Los medios de transporte colectivo siempre han sido un punto donde se producen frecuentes encuentros aleatorios que cambian la existencia de las personas, y dan un giro muchas veces copernicano a su vivir y destino. Ello, desde las viejísimas caravanas comerciales de los fenicios por mares, bosques y desiertos en la antigüedad, hasta los modernos medios de comunicación terrestres, aéreos y marítimos.

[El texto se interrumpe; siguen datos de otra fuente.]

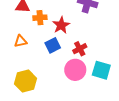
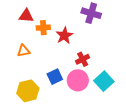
blue square: (53, 45) -> (55, 77), moved
cyan square: (101, 70) -> (104, 81), turned 30

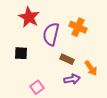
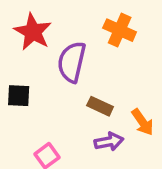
orange cross: (78, 27) -> (120, 30), moved

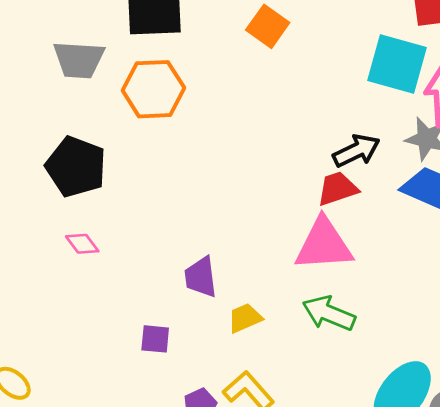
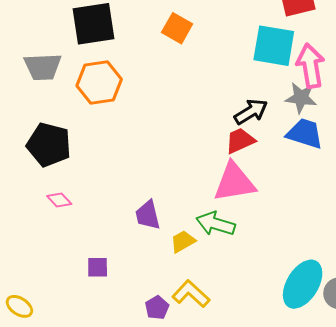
green arrow: (329, 313) -> (216, 224), moved
purple square: (155, 339) -> (98, 267), moved

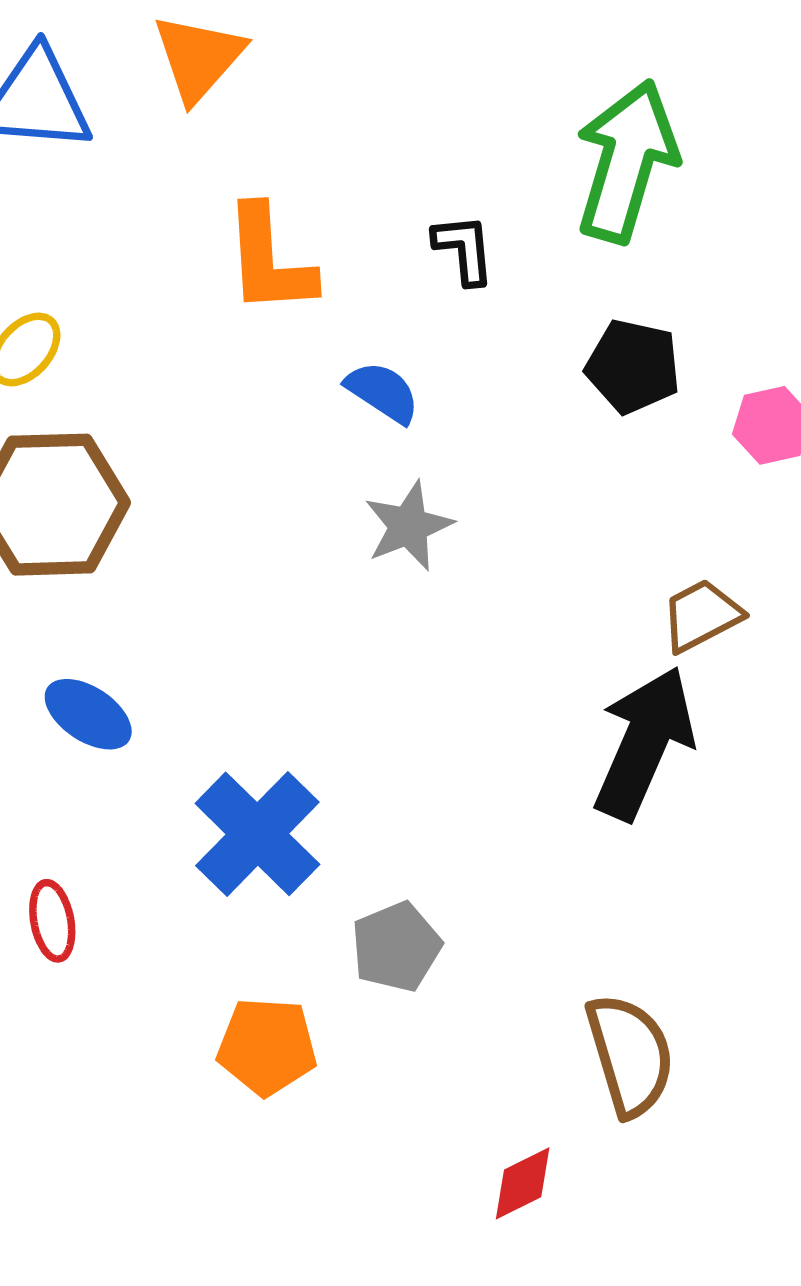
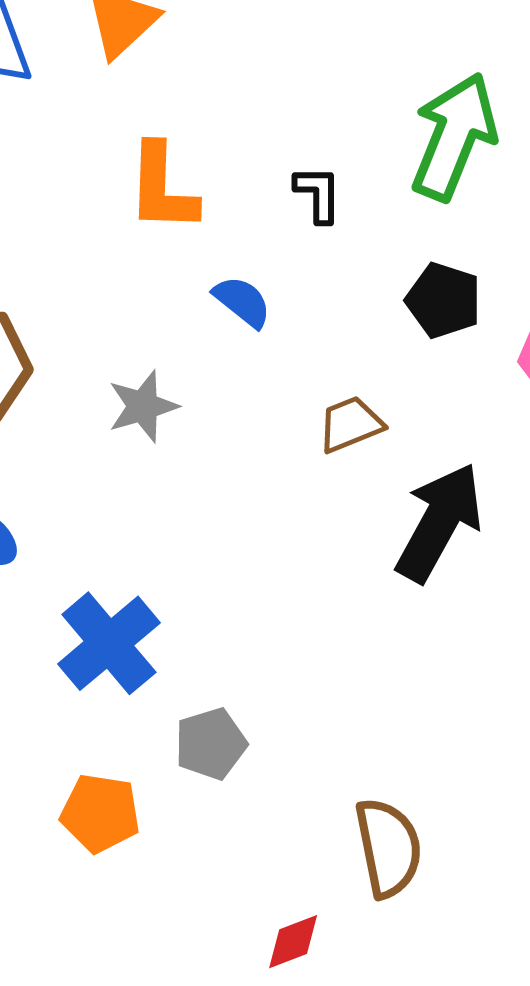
gray star: (409, 526) -> (143, 406), moved
brown trapezoid: (701, 615) -> (350, 424), moved
black arrow: (644, 743) -> (439, 522), moved

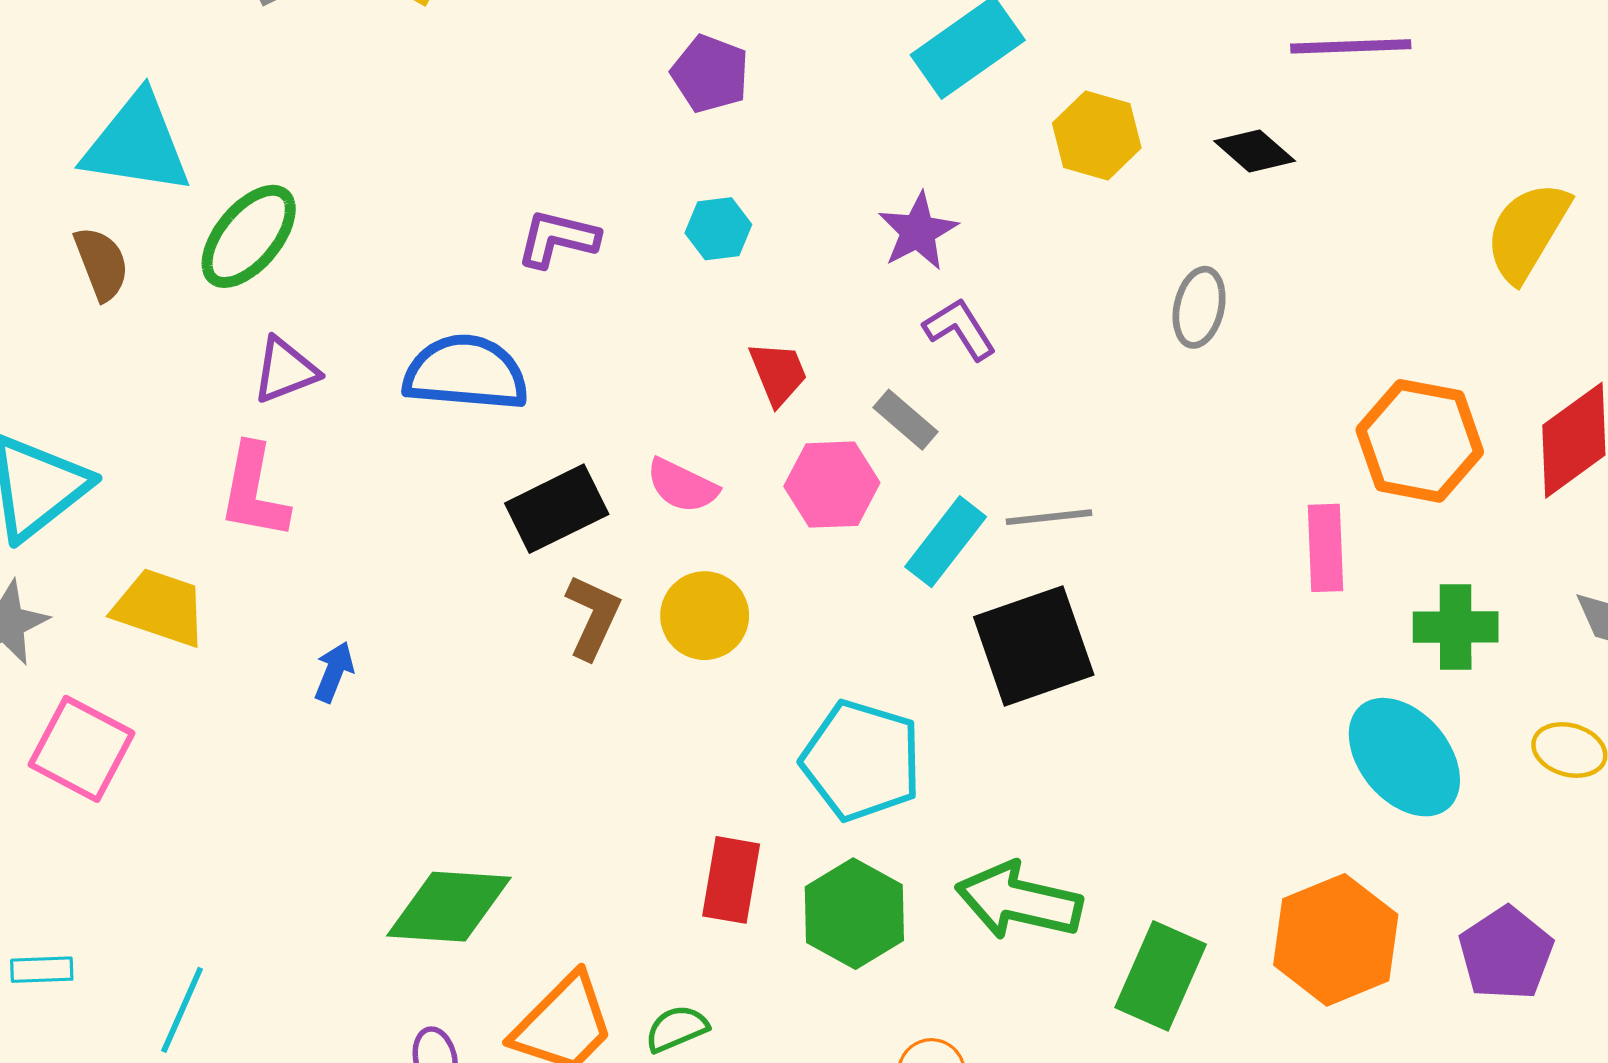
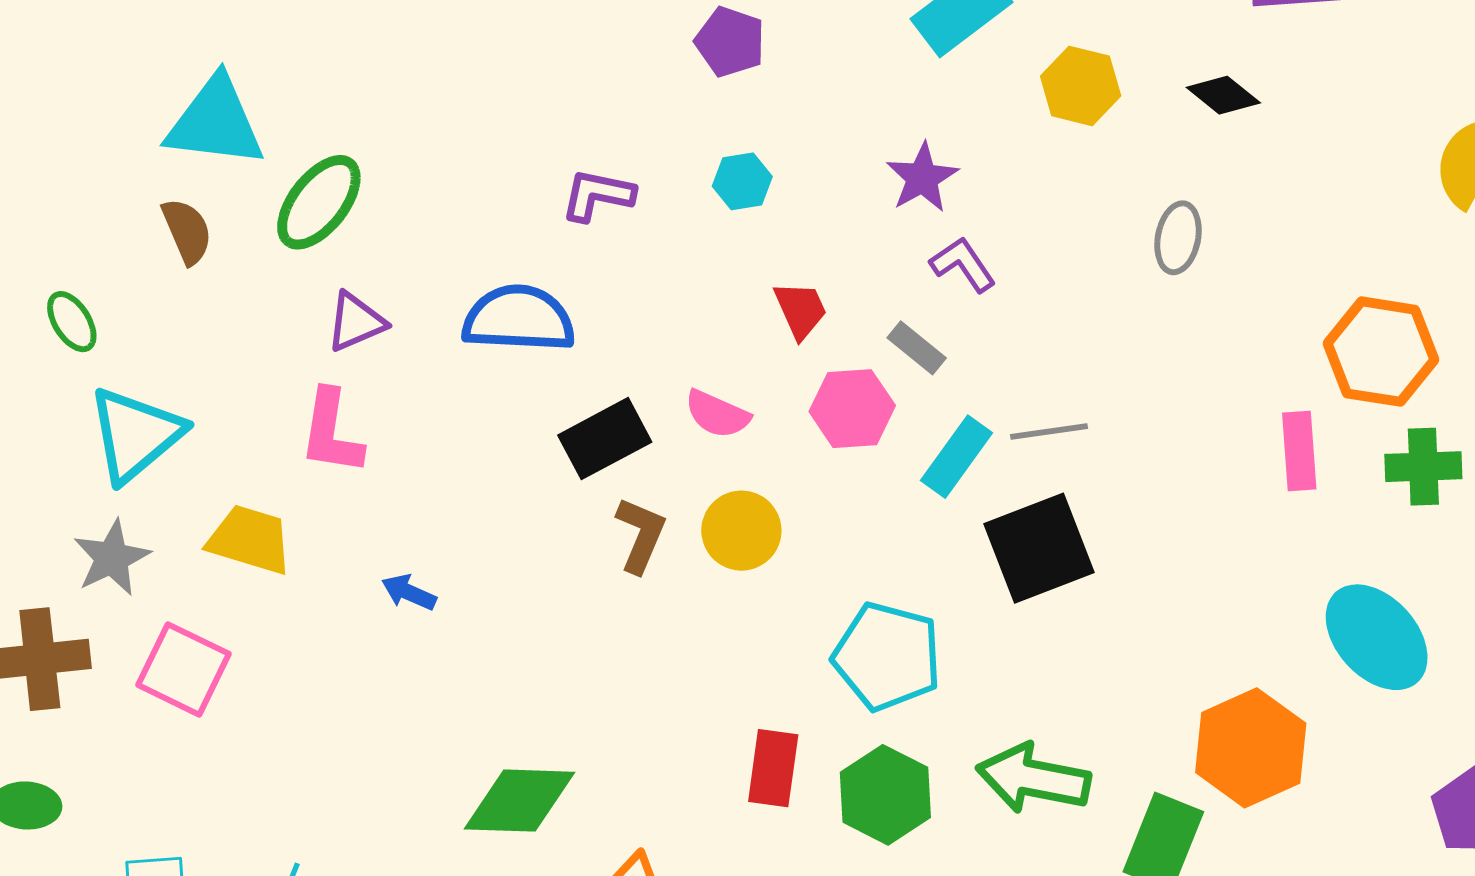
green cross: (1456, 627) -> (1423, 467), moved
blue arrow: (334, 672) -> (409, 592), turned -86
orange hexagon: (1336, 940) -> (1251, 748), moved

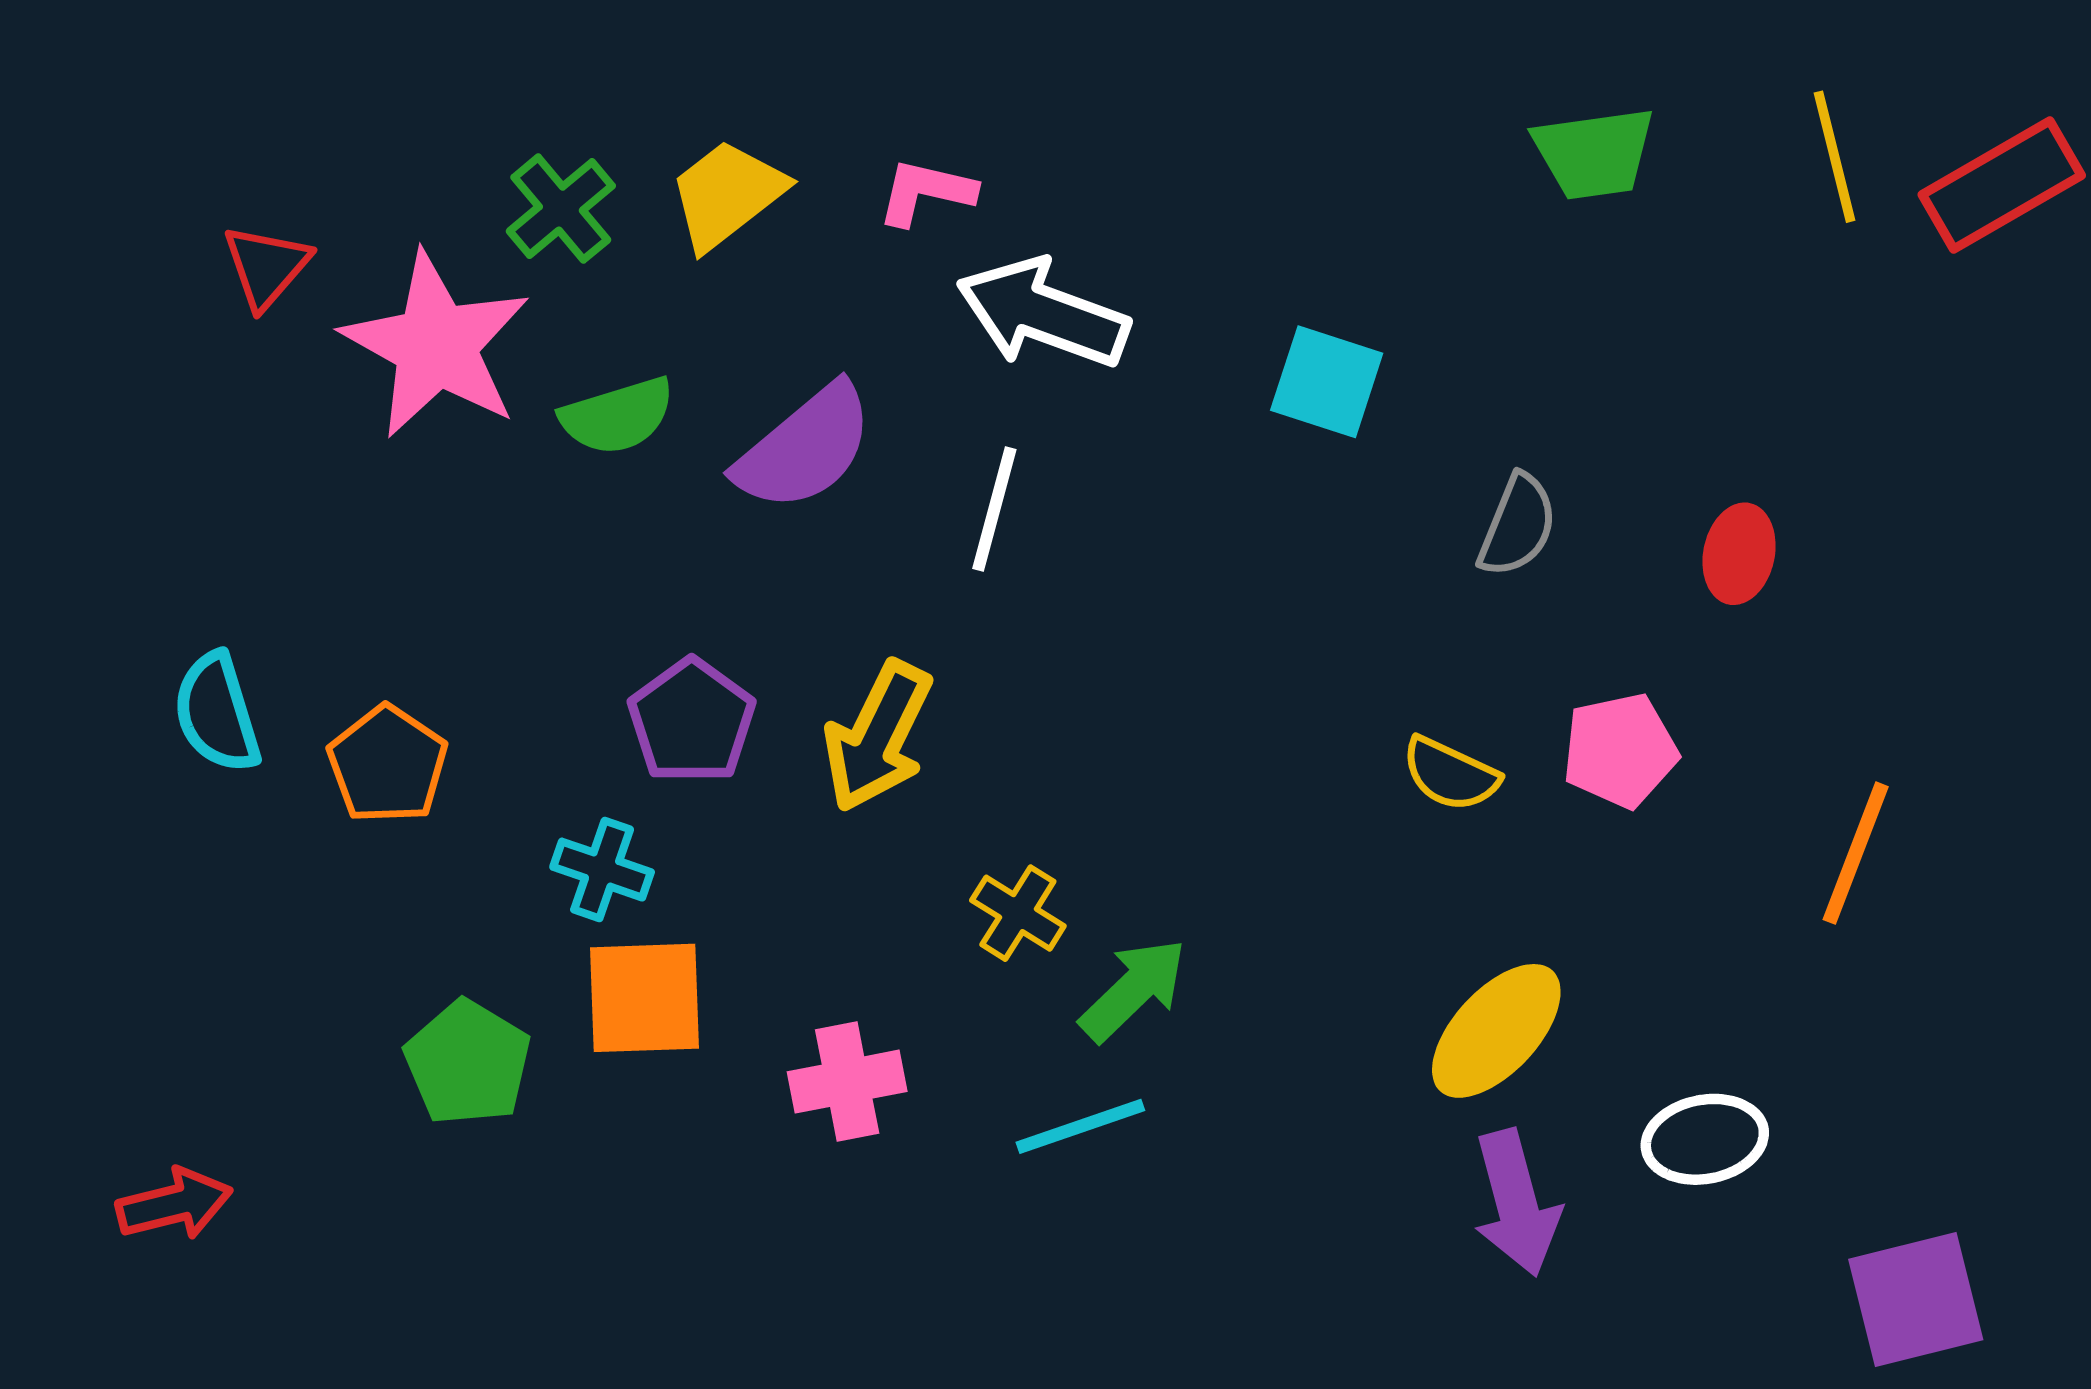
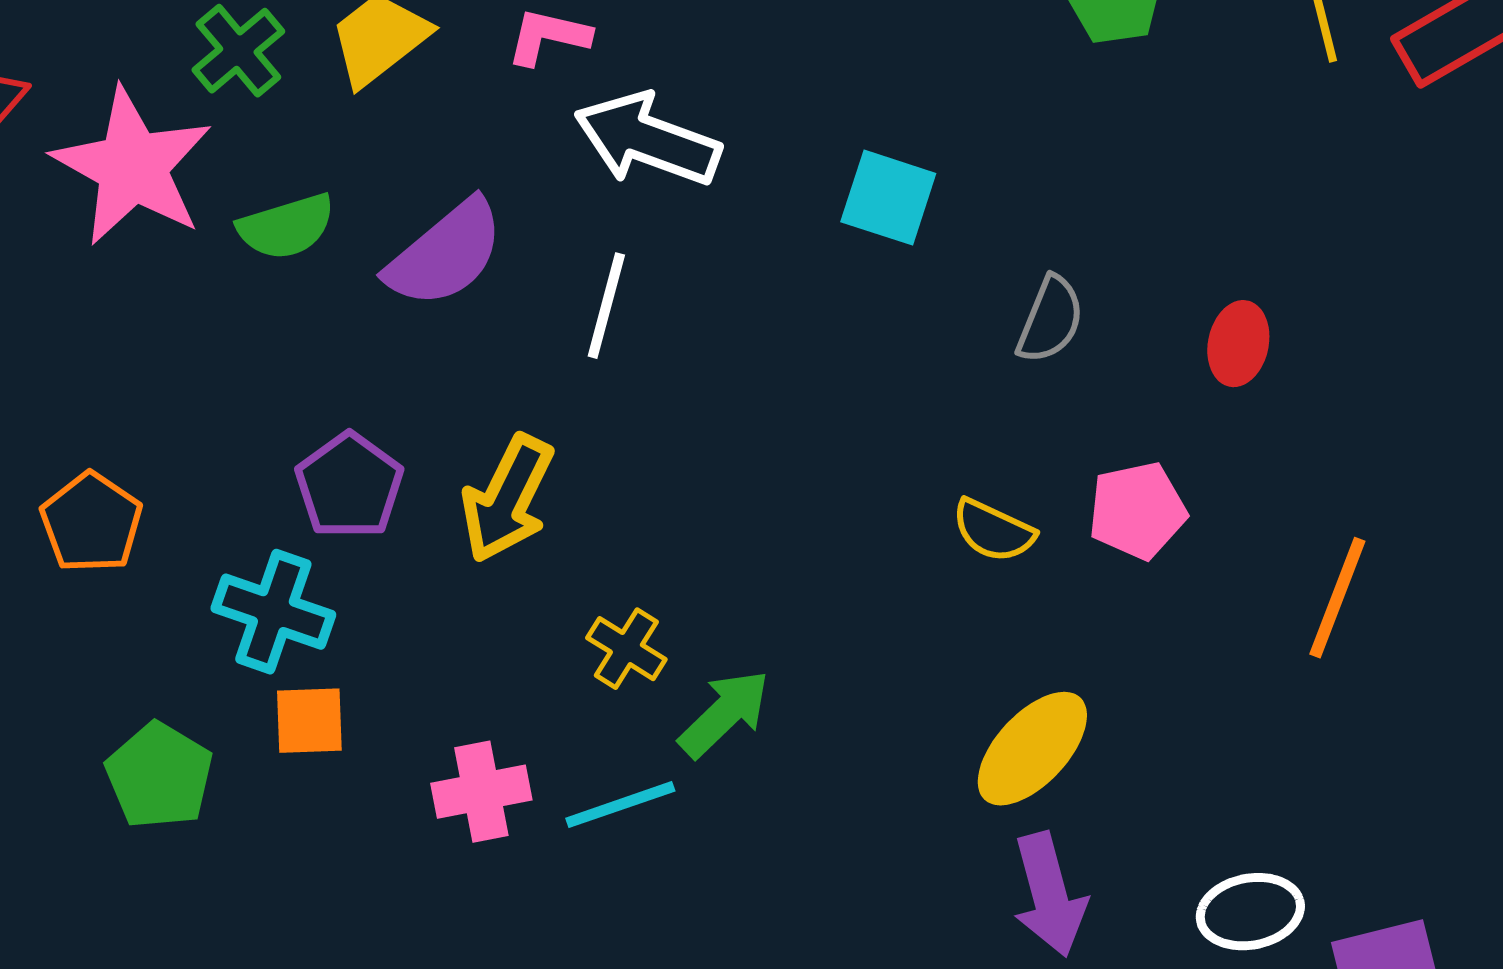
cyan cross: (602, 870) -> (273, 612), size x1.4
orange square: (644, 998) -> (309, 721), size x0.7
cyan line: (1080, 1126) -> (620, 805), moved
white ellipse: (1705, 1139) -> (1250, 912), moved

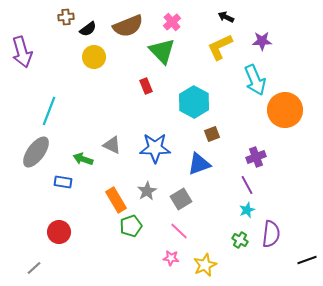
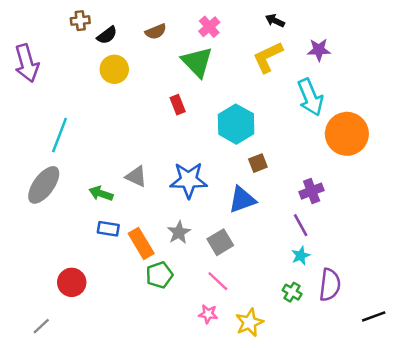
brown semicircle: (128, 26) -> (156, 32), size x0.6
blue rectangle: (63, 182) -> (108, 229), moved

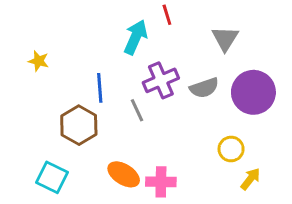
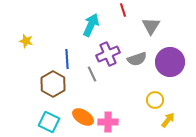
red line: (167, 15) -> (123, 10), moved
cyan square: (52, 177) -> (49, 122), moved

Muchos de los grandes amores han nacido en los buses, metros, aviones, barcos y otras formas colectivas de viajar. En un bus se conocieron Juan Bosch y Carmen Quidiello, y Anthony Ríos tiene entre sus primeras canciones interpretadas aquella que dice:
“En el tren que yo viajaba,
encontré una chica triste.
Me contó toda su vida,
ansiedades y tristeza.
estaba abandonada
como yo”,
con la que logró empatía, amor, cariño, seducción, aunque
“un enojo sin motivo
destruyó nuestra alegría,
y me hizo volver solo sin su amor”,
quedando ella como el frustrado amor del personaje de la balada.
El Metro de París, el de New York, son famosos por ser receptáculos de pasiones que revuelven el devenir de notables personalidades y de cientos de anónimos hombres y mujeres, cuyas unionesnacieron de una mirada furtiva, de una señal atracción, del roce suave del pantalón con el vestido, de blusa con camisa, de piel con piel en esos viajes largos donde estos duermen, aquellos miran el paisaje o leen, mientras otros sueñan el drama de sus vidas en conversación con el vecino o vecina de asiento, que de repente se confiesan sus amores y empiezan un tórrido romance que los lleva más allá de la parada prevista.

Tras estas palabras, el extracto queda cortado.